Does this save him? If his own victim isn’t willing to call what he did a firing offense, Senate Dems could hide behind that as a reason to give him a second chance — if no one else accuses him of sexual misconduct. But what if someone does? Watch the clip and you’ll see Leeann Tweeden note that she’s already received a phone call from a woman claiming that something similar happened between her and Franken.

He’s all broken up about it, apparently. And by “it,” I of course mean getting caught.

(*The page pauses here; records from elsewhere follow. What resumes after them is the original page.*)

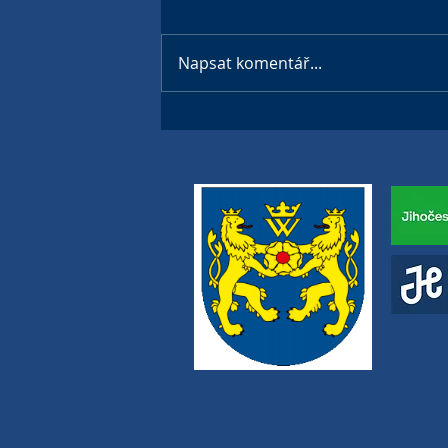
Napsat komentář...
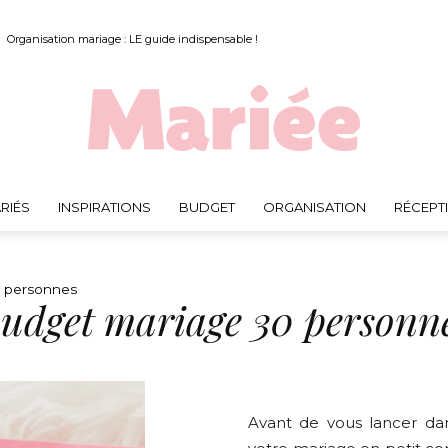
Organisation mariage : LE guide indispensable !
RIÉS
INSPIRATIONS
BUDGET
ORGANISATION
RÉCEPT
Mariée.fr
0 personnes
udget mariage 30 personn
Avant de vous lancer da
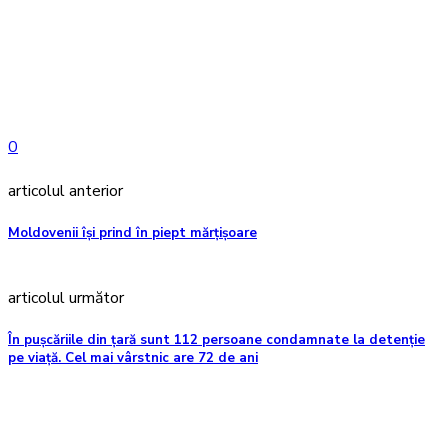
0
articolul anterior
Moldovenii își prind în piept mărțișoare
articolul următor
În pușcăriile din țară sunt 112 persoane condamnate la detenție
pe viață. Cel mai vârstnic are 72 de ani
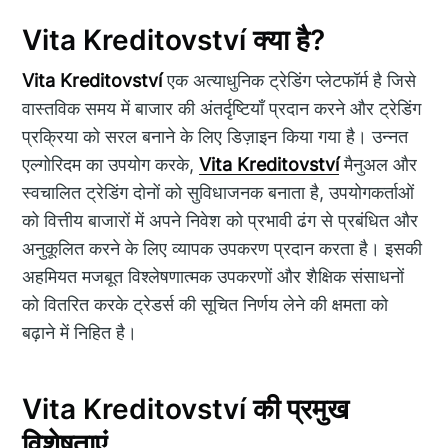
Vita Kreditovství क्या है?
Vita Kreditovství
एक अत्याधुनिक ट्रेडिंग प्लेटफॉर्म है जिसे
वास्तविक समय में बाजार की अंतर्दृष्टियाँ प्रदान करने और ट्रेडिंग
प्रक्रिया को सरल बनाने के लिए डिज़ाइन किया गया है। उन्नत
एल्गोरिदम का उपयोग करके,
Vita Kreditovství
मैनुअल और
स्वचालित ट्रेडिंग दोनों को सुविधाजनक बनाता है, उपयोगकर्ताओं
को वित्तीय बाजारों में अपने निवेश को प्रभावी ढंग से प्रबंधित और
अनुकूलित करने के लिए व्यापक उपकरण प्रदान करता है। इसकी
अहमियत मजबूत विश्लेषणात्मक उपकरणों और शैक्षिक संसाधनों
को वितरित करके ट्रेडर्स की सूचित निर्णय लेने की क्षमता को
बढ़ाने में निहित है।
Vita Kreditovství की प्रमुख
विशेषताएं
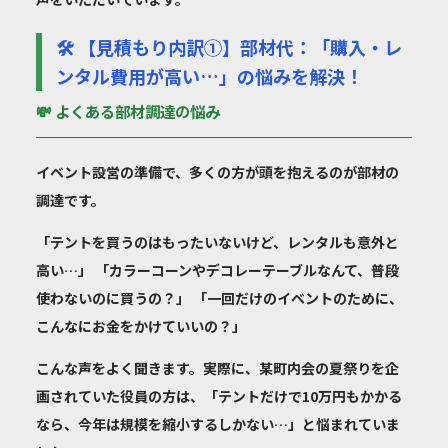
🛠️ 【見積もり内訳①】部材代：「購入・レ
ンタル費用が高い…」の悩みを解決！
💸 よくある部材調達の悩み
イベント設営の準備で、多くの方が頭を抱えるのが部材の
調達です。
「テントを買うのはもったいないけど、レンタルも意外と
高い…」 「カラーコーンやデコレーテーブルなんて、普段
使わないのに買うの？」 「一回だけのイベントのために、
こんなにお金をかけていいの？」
こんな声をよく聞きます。実際に、某町内会の夏祭りを企
画されていた役員の方は、「テントだけで10万円もかかる
なら、今年は規模を縮小するしかない…」と悩まれていま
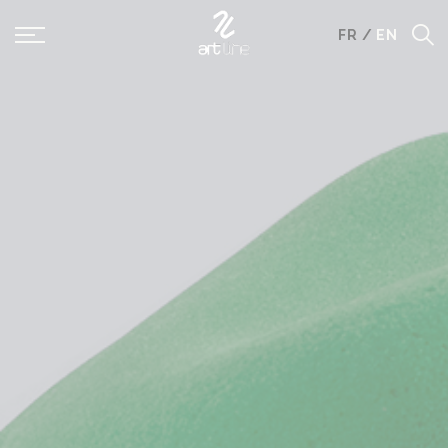
Panneau de gestion des cookies
FR
/
EN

Democrats are piling on him today, both inside Congress and among the liberal commentariat, not wanting to lose the advantage they momentarily enjoy over Roy Moore and, potentially, Trump. Franken seems to be well-liked by his colleagues but he’s expendable; if he steps down, another Democrat will replace him. If Moore flames out in Alabama, that’s a pick-up and suddenly the odds of a Democratic Senate takeover next fall are very real. They’ll sacrifice Franken in the name of helping Doug Jones. The latest cut comes from his Minnesota colleague, Amy Klobuchar, who repeats today’s Democratic refrain that the Ethics Committee needs to investigate Franken:

“This should not have happened to Leeann Tweeden. I strongly condemn this behavior and the Senate Ethics Committee must open and conduct a thorough investigation. This is another example of why we need to change work environments and reporting practices across the nation, including in Congress.”

Everyone wants the Ethics Committee to crack down. Fun fact: The committee hasn’t disciplined a senator in nine years despite having received 63 complaints of unethical behavior last year alone. What is there for the Ethics Committee to investigate in Franken’s case, exactly? The photo is what it is. Tweeden’s allegation of aggressive kissing and groping is straightforward he said/she said. Unless the idea is to open a file on Franken in the expectation that other accusers will come forward, there’s really nothing to “investigate.” And even if other accusers do come forward, there’s a jurisdictional question at stake that’s relevant to both Franken and, potentially, Roy Moore. Namely, should the Ethics Committee be in the habit of investigating behavior that happened before the senator became a senator? Why not let voters deal with that?

Whatever happens to Franken, between the left’s reawakening to the allegations against Bill Clinton and the certainty that more big-name Democrats will be accused of sexual misconduct before 2020, it’s a cinch that a woman will be on the party’s next presidential ticket. Ironclad guarantee.